* [Your task]: Output exactly the line containing "Bílkoviny 38 %, Hrubá" and each line after it through the last line of the records, and nothing else.

Entries shown below:

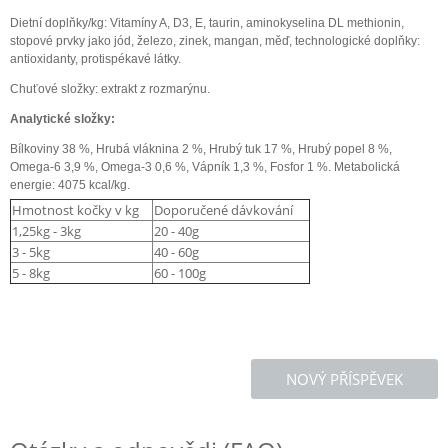
Dietní doplňky/kg: Vitamíny A, D3, E, taurin, aminokyselina DL methionin,
stopové prvky jako jód, železo, zinek, mangan, měď, technologické doplňky:
antioxidanty, protispékavé látky.
Chuťové složky: extrakt z rozmarýnu.
Analytické složky:
Bílkoviny 38 %, Hrubá vláknina 2 %, Hrubý tuk 17 %, Hrubý popel 8 %,
Omega-6 3,9 %, Omega-3 0,6 %, Vápník 1,3 %, Fosfor 1 %. Metabolická
energie: 4075 kcal/kg.
Hmotnost kočky v kg
Doporučené dávkování
1,25kg - 3kg
20 - 40g
3 - 5kg
40 - 60g
5 - 8kg
60 - 100g
NOVÝ PŘÍSPĚVEK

End of Entries shown.

* [Result below]:
Bílkoviny 38 %, Hrubá vláknina 2 %, Hrubý tuk 17 %, Hrubý popel 8 %,
Omega-6 3,9 %, Omega-3 0,6 %, Vápník 1,3 %, Fosfor 1 %. Metabolická
energie: 4075 kcal/kg.
Hmotnost kočky v kg
Doporučené dávkování
1,25kg - 3kg
20 - 40g
3 - 5kg
40 - 60g
5 - 8kg
60 - 100g
NOVÝ PŘÍSPĚVEK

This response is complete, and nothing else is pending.